Tenho abordado de forma recorrente temas relacionados ao envelhecimento e a terminalidade da vida. Contudo, quando sinto que a minha escrita está muito pesada, faço o contraponto e produzo alguns textos mais leves e voltados para o público infantil. Mas, não acho que foi uma escolha, as histórias que atualmente escrevo são influenciadas pela fase da vida em que estou. Ou seja, percebendo o meu próprio envelhecer, e remoendo questões que me provocam algum tipo de reflexão, ou mesmo, desconforto.

Para você, qual é o objetivo da literatura?

Há muitas questões que envolvem essa pergunta e que permitiriam muitas divagações. Eu penso que a literatura deve proporcionar prazer tanto ao leitor quanto ao escritor. Neste contexto, prazer não está diretamente ligado ao tipo de sentimento que produz (tristeza, alegria, raiva, indignação, piedade e outros), mas, sim a capacidade de se emocionar.

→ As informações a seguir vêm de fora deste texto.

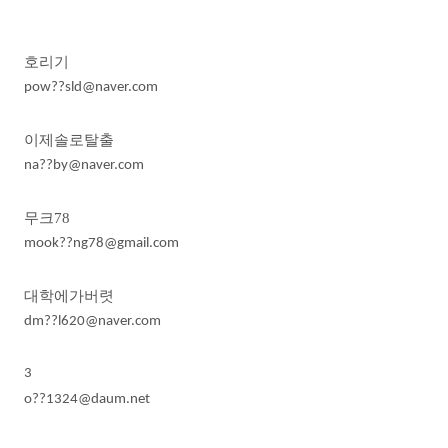
호리기
pow??sld@naver.com
이제솔로탈출
na??by@naver.com
무크
78
mook??ng78@gmail.com
대학에가버렷
dm??l620@naver.com
3
o??1324@daum.net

Emoções despertadas pela ficção, mesmo as negativas, enriquecem nosso mundo interior e às vezes nos ajudam a lidar um pouco melhor com a vida real.

Você está trabalhando em algum projeto neste momento?

Este ano iniciei a escrita de um conjunto de contos que tem como fio condutor memórias antigas, muitas delas quase perdidas e que trago à tona, sempre que consigo reencontrá-las. A ideia, é publicar um livro de contos. Mas, como não sou uma pessoa multifuncional, atualmente tenho desviado um pouco o foco nesse projeto, pois tenho escrito textos com outras temáticas para um blog cultural, onde colaboro toda semana com um texto ficcional.

Quais livros formaram quem você é hoje? O José Seabra sempre cita Camilo Castelo Branco como seu escritor predileto, o Daniel Marchi tem fascinação pelo Augusto Frederico Schmidt, e o Eduardo Martínez aponta Machado de Assis como a sua maior referência literária. Você também deve ter as suas preferências. Quem são? E há algum ou alguns escritores e poetas contemporâneos que você queira citar?

Eu não consigo pensar em um autor ou livro específico que haja me influenciado. Um livro que já voltei a ler várias vezes é A tenda dos milagres de Jorge Amado. Atualmente estou na fase de ler Carlos Ruiz Zafón e Anton Tchekhov. De autores nacionais contemporâneos gosto do Caio Fernando Abreu, do Cristóvão Tezza e esse ano li o Itamar Vieira Junior pela primeira vez. Também acho interessante mencionar a influência da música em meu processo criativo. Talvez por eu escrever contos e textos curtos, sinto alguma identificação com canções que possuem letras mais elaboradas e que conseguem nos contar tantas coisas em poucas frases. Belchior, Chico Buarque, Zé Ramalho, Johnny Cash, Renato Russo, são apenas alguns exemplos.

Como é ser escritor hoje em dia?

Penso que atualmente a internet e as redes sociais mudaram um pouco a rotina do escritor. Embora o ato de escrever continue sendo algo individual e solitário a interação com o público leitor está se tornando cada vez mais rápida e intensa. Para a maioria dos escritores que não publicam seus livros nas editoras ditas como tradicionais, esse fenômeno é ainda mais intenso. Criar uma literatura de qualidade, já não basta para que você seja lido. Você precisa conseguir que ela seja identificada em meio a um universo publicações de outros autores. Não estou falando de concorrência de conteúdo, mas sim de encontrar a melhor forma de apresentar seu trabalho.

Qual a sua avalição sobre o Café Literário, a nova editoria de Notibras?

Acho que Notibras, ao criar um espaço como o Café Literário, dentro de um veículo de informação que já possui um público formado, deu um grande incentivo e uma oportunidade para autores novatos ou ainda não reconhecidos poderem apresentar seus textos a um público maior e diferenciado. Imagino que será uma via de mão dupla, sendo possível agregar outros perfis de leitores, interessados em literatura contemporânea, aqueles que já leem Notibras.

Tem alguma coisa que eu não perguntei e você gostaria de falar?

Eu gostaria de parabenizar toda a equipe da editoria e os responsáveis pela realização desse projeto tão bacana que é o Café Literário. Eu espero contribuir com mais textos.